La crispation est devenue plus vive lorsqu’il a expliqué ne pas chercher à convaincre le président, tout en affirmant qu’il s’agissait selon lui de la seule façon « d’éviter de longs mois d’extermination et de crise ». Une formule jugée extrêmement maladroite, presque blessante, dans l’entourage présidentiel.

Attal, ancien bras droit, qui s’éloigne aussi
Comme si ce revers n’était pas suffisant, une autre figure importante a publiquement remis en cause la stratégie du chef de l’État : Gabriel Attal. Ancien Premier ministre et longtemps présenté comme un fidèle, il a exprimé sur TF1 son incompréhension face à certaines orientations du gouvernement, évoquant des « heures graves » pour la France.
Pour Macron, il ne s’agit pas d’une simple divergence d’opinions. C’est une forme de double trahison, car cette critique ne vient ni d’un adversaire ni d’un opposant classique, mais d’un homme qu’il a soutenu et accompagné, quelqu’un qu’il considérait comme proche, presque comme un protégé.

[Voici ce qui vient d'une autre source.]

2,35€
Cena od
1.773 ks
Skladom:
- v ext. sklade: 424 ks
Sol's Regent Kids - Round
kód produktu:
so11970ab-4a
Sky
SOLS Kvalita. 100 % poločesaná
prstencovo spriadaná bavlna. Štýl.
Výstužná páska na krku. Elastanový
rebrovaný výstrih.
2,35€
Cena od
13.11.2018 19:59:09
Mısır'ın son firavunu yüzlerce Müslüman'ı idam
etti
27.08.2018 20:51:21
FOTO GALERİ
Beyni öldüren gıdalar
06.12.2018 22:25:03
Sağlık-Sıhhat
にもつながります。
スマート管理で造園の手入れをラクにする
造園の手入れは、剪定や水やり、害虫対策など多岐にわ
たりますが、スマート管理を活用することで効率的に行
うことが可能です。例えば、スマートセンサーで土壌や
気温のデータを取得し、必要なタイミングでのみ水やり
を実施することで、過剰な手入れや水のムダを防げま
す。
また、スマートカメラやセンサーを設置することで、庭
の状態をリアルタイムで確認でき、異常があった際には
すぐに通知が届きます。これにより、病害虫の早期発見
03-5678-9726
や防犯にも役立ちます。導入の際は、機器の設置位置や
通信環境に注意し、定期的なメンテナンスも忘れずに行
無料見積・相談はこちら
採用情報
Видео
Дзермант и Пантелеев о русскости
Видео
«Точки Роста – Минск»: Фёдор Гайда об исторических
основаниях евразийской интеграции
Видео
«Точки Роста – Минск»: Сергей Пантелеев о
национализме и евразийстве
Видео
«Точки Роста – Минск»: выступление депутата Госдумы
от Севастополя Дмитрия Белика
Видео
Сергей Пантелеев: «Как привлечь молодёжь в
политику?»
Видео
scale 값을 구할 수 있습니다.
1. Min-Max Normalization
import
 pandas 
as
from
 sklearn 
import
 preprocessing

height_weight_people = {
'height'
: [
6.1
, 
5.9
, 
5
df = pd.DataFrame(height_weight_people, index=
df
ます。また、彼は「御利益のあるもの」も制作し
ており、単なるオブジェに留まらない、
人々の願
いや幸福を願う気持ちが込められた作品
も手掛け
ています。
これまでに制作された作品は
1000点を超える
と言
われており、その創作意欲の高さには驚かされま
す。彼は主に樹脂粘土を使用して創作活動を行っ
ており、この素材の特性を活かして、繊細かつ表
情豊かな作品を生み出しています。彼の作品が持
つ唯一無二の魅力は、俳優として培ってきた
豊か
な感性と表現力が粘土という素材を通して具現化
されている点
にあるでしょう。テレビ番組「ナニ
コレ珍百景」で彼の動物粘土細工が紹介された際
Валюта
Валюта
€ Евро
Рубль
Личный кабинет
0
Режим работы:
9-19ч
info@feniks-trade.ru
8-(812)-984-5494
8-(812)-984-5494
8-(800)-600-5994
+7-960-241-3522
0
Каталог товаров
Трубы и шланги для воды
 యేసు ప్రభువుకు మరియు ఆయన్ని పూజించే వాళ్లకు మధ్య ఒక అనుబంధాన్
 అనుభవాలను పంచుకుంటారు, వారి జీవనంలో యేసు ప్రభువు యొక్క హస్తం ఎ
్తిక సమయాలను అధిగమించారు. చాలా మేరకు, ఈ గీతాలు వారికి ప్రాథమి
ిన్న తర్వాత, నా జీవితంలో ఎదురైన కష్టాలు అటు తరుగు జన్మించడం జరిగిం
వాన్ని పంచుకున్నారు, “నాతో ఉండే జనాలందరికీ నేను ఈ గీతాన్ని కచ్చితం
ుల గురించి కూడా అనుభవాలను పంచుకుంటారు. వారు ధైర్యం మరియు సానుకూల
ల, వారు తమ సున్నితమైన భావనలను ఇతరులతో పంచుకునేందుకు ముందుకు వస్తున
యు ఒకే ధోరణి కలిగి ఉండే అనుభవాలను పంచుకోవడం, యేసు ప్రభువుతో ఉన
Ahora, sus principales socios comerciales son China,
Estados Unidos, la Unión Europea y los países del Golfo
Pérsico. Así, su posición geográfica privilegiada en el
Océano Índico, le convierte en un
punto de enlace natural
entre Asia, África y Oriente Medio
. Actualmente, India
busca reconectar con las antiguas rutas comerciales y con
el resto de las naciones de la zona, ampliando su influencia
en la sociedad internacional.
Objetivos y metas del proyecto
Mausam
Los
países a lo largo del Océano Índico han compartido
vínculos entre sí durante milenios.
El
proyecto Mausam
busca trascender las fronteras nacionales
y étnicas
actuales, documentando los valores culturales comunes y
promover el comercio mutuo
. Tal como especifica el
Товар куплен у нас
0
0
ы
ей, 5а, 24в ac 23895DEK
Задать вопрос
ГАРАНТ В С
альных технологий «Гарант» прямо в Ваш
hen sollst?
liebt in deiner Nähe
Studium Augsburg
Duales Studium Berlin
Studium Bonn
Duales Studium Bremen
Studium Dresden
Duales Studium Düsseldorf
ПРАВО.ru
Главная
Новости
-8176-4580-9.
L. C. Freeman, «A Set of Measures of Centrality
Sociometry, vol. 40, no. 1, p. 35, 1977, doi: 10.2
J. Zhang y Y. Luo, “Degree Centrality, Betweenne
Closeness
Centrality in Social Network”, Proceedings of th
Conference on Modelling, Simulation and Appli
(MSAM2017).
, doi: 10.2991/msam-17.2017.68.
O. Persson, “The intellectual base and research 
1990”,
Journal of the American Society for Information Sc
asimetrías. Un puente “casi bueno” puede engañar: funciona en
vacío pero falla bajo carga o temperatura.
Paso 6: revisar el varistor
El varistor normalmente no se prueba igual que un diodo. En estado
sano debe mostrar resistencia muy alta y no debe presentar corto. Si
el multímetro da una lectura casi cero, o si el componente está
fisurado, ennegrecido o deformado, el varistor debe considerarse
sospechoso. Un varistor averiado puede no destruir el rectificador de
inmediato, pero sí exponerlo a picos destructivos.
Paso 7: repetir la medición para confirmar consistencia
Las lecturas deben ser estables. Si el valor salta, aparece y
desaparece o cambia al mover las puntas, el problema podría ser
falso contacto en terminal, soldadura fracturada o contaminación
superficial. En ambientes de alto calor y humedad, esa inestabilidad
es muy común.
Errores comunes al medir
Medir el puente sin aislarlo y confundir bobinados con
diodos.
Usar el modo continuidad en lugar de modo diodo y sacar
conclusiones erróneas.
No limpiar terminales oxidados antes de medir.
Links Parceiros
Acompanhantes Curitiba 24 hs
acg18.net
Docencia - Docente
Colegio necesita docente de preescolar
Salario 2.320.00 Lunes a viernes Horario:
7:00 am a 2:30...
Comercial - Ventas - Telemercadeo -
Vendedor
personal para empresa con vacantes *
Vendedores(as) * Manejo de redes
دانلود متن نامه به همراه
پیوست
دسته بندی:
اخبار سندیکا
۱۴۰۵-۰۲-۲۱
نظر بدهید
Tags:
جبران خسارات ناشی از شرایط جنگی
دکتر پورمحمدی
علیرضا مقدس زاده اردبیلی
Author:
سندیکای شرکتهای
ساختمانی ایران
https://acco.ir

Une majorité éclatée et un président isolé
Ce qui ressort de l’ensemble de ces épisodes, c’est un profond sentiment d’isolement. Macron, qui a toujours voulu présenter sa majorité comme un bloc soudé, transversal et cohérent, se retrouve confronté à des voix discordantes issues de son propre camp. Il ne s’agit plus seulement d’un désaccord politique, mais du fait que ceux en qui il avait placé sa confiance lui tournent le dos publiquement.
À l’Élysée, certains évoquent la fin d’une solidarité automatique, un délitement interne qui aurait semblé impensable peu de temps auparavant. Pour un président ayant bâti une large part de sa trajectoire sur la cohésion et la loyauté collective, cette rupture dépasse largement le cadre du débat d’idées.

Politique… mais aussi humain
Au-delà des enjeux institutionnels, cette séquence rappelle une réalité souvent sous-estimée : en politique, les dimensions humaines comptent autant que les stratégies. Loyauté, confiance, sentiment d’appartenance à un groupe… Emmanuel Macron a mis ces valeurs au cœur de son exercice du pouvoir. Aujourd’hui, ce sont précisément ces liens qui semblent se fragiliser.
Il ne s’agit donc plus uniquement d’une crise politique, mais d’une crise relationnelle, morale, presque personnelle, qui fissure une majorité déjà sous tension. Et pour un président habitué à maîtriser son image et à calibrer chaque mot, cette perte de repères internes apparaît sans doute comme l’une des épreuves les plus difficiles à traverser.